■ PROBLEM STATEMENT:
Set down each line of the material that follows, exactly, with no pictures.

■ DATASET RECORDS:
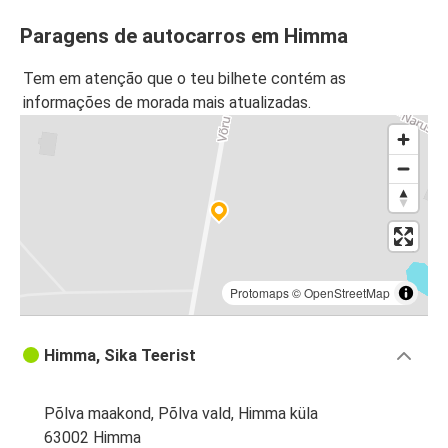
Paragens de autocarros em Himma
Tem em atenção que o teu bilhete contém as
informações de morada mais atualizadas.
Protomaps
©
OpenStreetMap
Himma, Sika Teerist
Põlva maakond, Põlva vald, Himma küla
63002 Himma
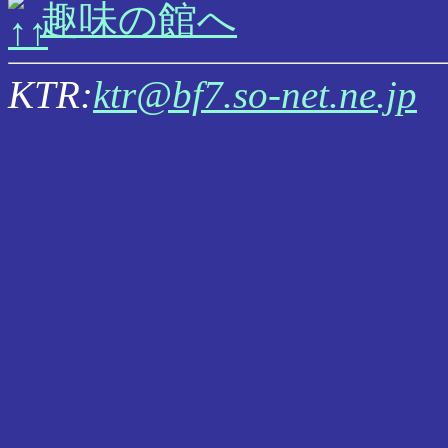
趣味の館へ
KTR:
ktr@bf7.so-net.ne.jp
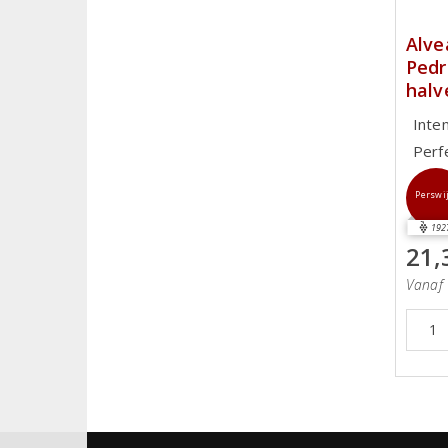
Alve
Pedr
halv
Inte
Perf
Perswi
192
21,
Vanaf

■ ANSWER FOR THIS EXERCISE:
Paragens de autocarros em Himma
Tem em atenção que o teu bilhete contém as
informações de morada mais atualizadas.
Protomaps
©
OpenStreetMap
Himma, Sika Teerist
Põlva maakond, Põlva vald, Himma küla
63002 Himma
趣味の館へ
KTR:
ktr@bf7.so-net.ne.jp
Alve
Pedr
halv
Inte
Perf
Perswi
192
21,
Vanaf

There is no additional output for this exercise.